Decision Date26 March 1998
Docket NumberNo. 96-BD-00106-SCT,96-BD-00106-SCT
Citation708 So.2d 1372
PartiesThe MISSISSIPPI BAR v. Kenneth A. PELS, Sr.
CourtMississippi Supreme Court

J. David Wynne, Jackson, for Appellant.

Kenneth A. Pels, Sr., Gaithersburg, pro se.

En Banc.

BANKS, Justice, for the Court:

¶1 This matter involves reciprocal discipline. Kenneth Pels was disbarred in the District of Columbia, and thereafter a Formal Complaint was filed by the Mississippi Bar seeking sanctions against Pels pursuant to Rule 13 of the Rules of Discipline. After a thorough review of the record we decline to impose identical punishment, and instead conclude that Pels should receive a thirty-day suspension.

I.

¶2 The facts of this case are largely undisputed and are reflected in the reported decision of the District of Columbia Court of Appeals disbarring Kenneth Pels. In re Pels, 653 A.2d 388, 389-92 (D.C.1995). In summary, that court accepted the findings of a three-member Hearing Committee (Committee) and a majority of the Board on Professional Responsibility (Board) that Pels had recklessly misappropriated his client's funds. 1 Pels had placed settlement funds in an account used both for business operations and for personal expenses, and then allowed the balance to drop below the amount needed to satisfy third party claims against the client's funds. Id. at 393-94. Three considerations led the court to conclude that Pels' conduct surpassed simple negligence: (1) the length of time--nearly a year--over which the indiscriminate mingling of personal and client funds took place; (2) the failure to maintain contemporaneous records accounting for the flow of client funds; and (3) the fact that after Pels negotiated a $432.00 savings with one of the third party medical providers, he failed to accurately and definitively account for the expenses he claims to have offset with these client funds. Id. at 395-96.

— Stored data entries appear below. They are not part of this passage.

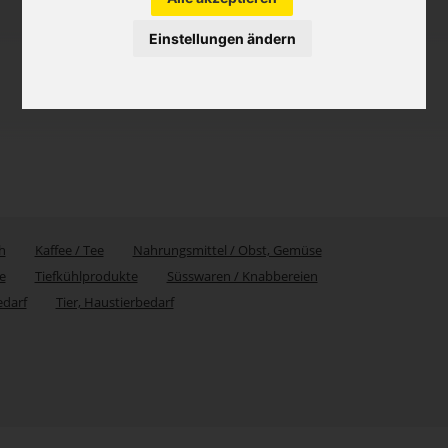
Einstellungen ändern
h
Kaffee / Tee
Nahrungsmittel / Obst, Gemüse
e
Tiefkühlprodukte
Süsswaren / Knabbereien
edarf
Tier, Haustierbedarf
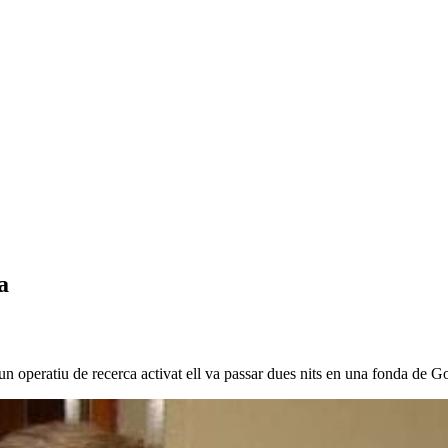
a
 un operatiu de recerca activat ell va passar dues nits en una fonda de 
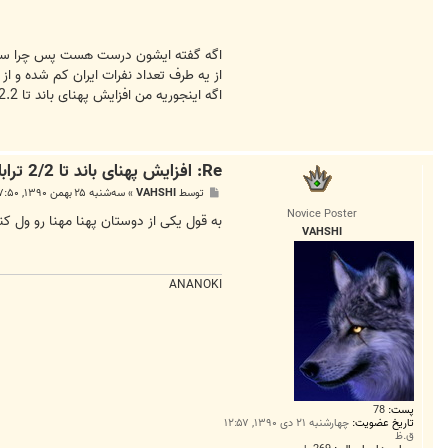
اگه گفته ایشون درست هست پس چرا سرعت
از یه طرف تعداد نفرات ایران کم شده و از 30 درصد به 10 درصد رسیده و پهنای باند از 35 به 500 رسیده ولی ما چیز زیادی ندیدیم
اگه اینجوریه من افزایش پهنای باند تا 2.2 رو نمی خوام
Re: افزایش پهنای باند تا 2/2 ترابایت
پ
توسط
VAHSHI
»
سه‌شنبه ۲۵ بهمن ۱۳۹۰, ۷:۵۰ ق.ظ
س
Novice Poster
ت
به قول یکی از دوستان پهنا مهنا رو ول کن
VAHSHI
ANANOKI
پست:
78
تاریخ عضویت:
چهارشنبه ۲۱ دی ۱۳۹۰, ۱۲:۵۷
ق.ظ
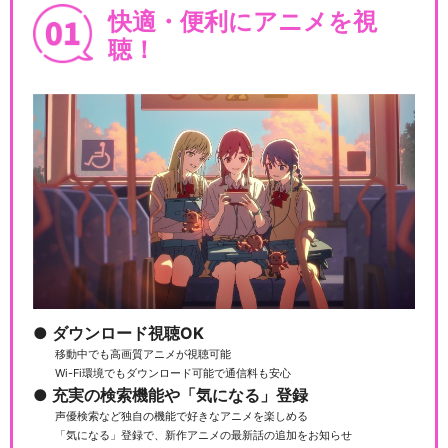
快適・便利にアニメを視
聴！
ダウンロード視聴OK
移動中でも高画質アニメが視聴可能
Wi-Fi環境でもダウンロード可能で通信料も安心
充実の検索機能や「気になる」登録
声優検索など独自の機能で好きなアニメを楽しめる
「気になる」登録で、新作アニメの最新話の追加をお知らせ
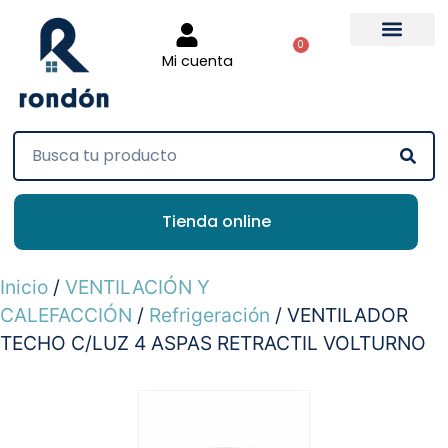
0
Mi cuenta
Tienda online
Inicio
/
VENTILACIÓN Y
CALEFACCIÓN
/
Refrigeración
/ VENTILADOR
TECHO C/LUZ 4 ASPAS RETRACTIL VOLTURNO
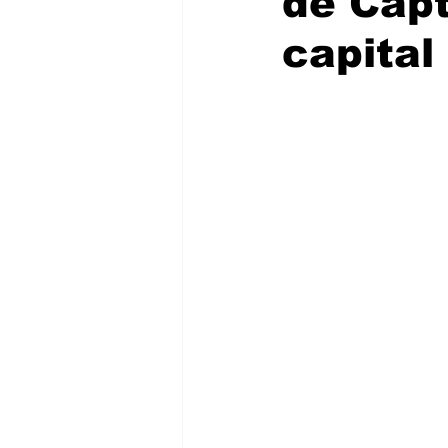
de Capt
capital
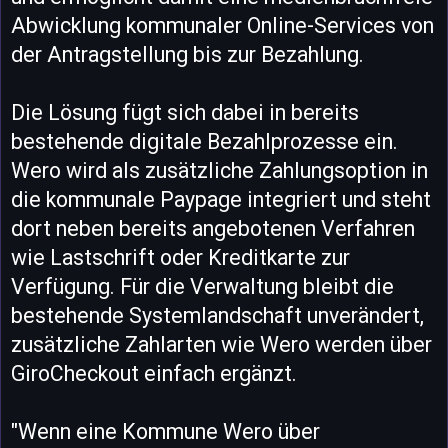
Abwicklung kommunaler Online-Services von
der Antragstellung bis zur Bezahlung.
Die Lösung fügt sich dabei in bereits
bestehende digitale Bezahlprozesse ein.
Wero wird als zusätzliche Zahlungsoption in
die kommunale Paypage integriert und steht
dort neben bereits angebotenen Verfahren
wie Lastschrift oder Kreditkarte zur
Verfügung. Für die Verwaltung bleibt die
bestehende Systemlandschaft unverändert,
zusätzliche Zahlarten wie Wero werden über
GiroCheckout einfach ergänzt.
"Wenn eine Kommune Wero über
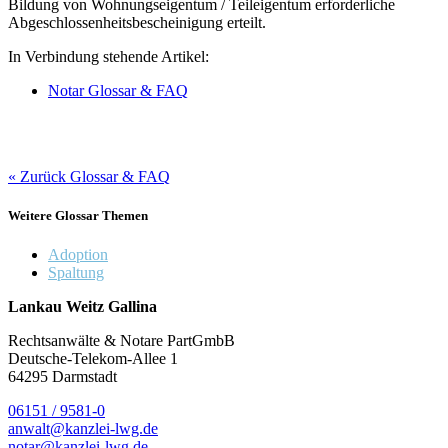
Bildung von Wohnungseigentum / Teileigentum erforderliche
Abgeschlossenheitsbescheinigung erteilt.
In Verbindung stehende Artikel:
Notar Glossar & FAQ
« Zurück Glossar & FAQ
Weitere Glossar Themen
Adoption
Spaltung
Lankau Weitz Gallina
Rechtsanwälte & Notare PartGmbB
Deutsche-Telekom-Allee 1
64295 Darmstadt
06151 / 9581-0
anwalt@kanzlei-lwg.de
notar@kanzlei-lwg.de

¶3 The court reluctantly disbarred Pels, citing the per se rule of In re Addams, 579 A.2d 190 (D.C.1990). The court believed itself bound by the pronouncement in Addams that " 'in virtually all cases of misappropriation, disbarment will be the only appropriate sanction unless it appears that the misconduct resulted from nothing more than simple negligence.' " Pels, 653 A.2d at 388-89 (quoting Addams, 579 A.2d at 191). 2

¶4 On February 12, 1996, the Mississippi Bar initiated the present action by filing a Formal Complaint against Pels seeking reciprocal discipline pursuant to Rule 13 of the Rules of Discipline for the Mississippi State Bar. Pels filed a Response to Complaint on March 18, 1996. While the case was pending, this Court received from Pels a copy of an Amici Curiae Brief from Pels' case before the United States Court of Appeals for the District of Columbia Circuit. The federal court was unsure whether it should disbar Pels on the basis of the action in the D.C. state court, and appointed amici to clarify whether identical punishment was appropriate. Pels requested this Court to consider his sanction in light of the conclusions contained in the amici brief. Because we conduct a de novo review in matters of attorney discipline, we indulged the Respondent's request.

II.

¶5 The Supreme Court of Mississippi has exclusive and inherent jurisdiction in bar disciplinary matters. Mississippi Bar v. Alexander, 669 So.2d 40, 41 (Miss.1996); Asher v. Mississippi Bar, 661 So.2d 722, 727 (Miss.1995); Gex v. Mississippi Bar, 656 So.2d 1124, 1127 (Miss.1995); R. Discipline Miss. State Bar 1(a). This Court conducts a de novo review in matters of attorney discipline. Alexander, 669 So.2d at 41; Mississippi Bar v. Attorney R., 649 So.2d 820, 824 (Miss.1995); Gex, 656 So.2d at 1127; R. Discipline Miss. State Bar 9.4. Additionally, the Court must decide each disciplinary case on its own unique merits. Fougerousse v. Mississippi State Bar Ass'n, 563 So.2d 1363, 1366 (Miss.1990).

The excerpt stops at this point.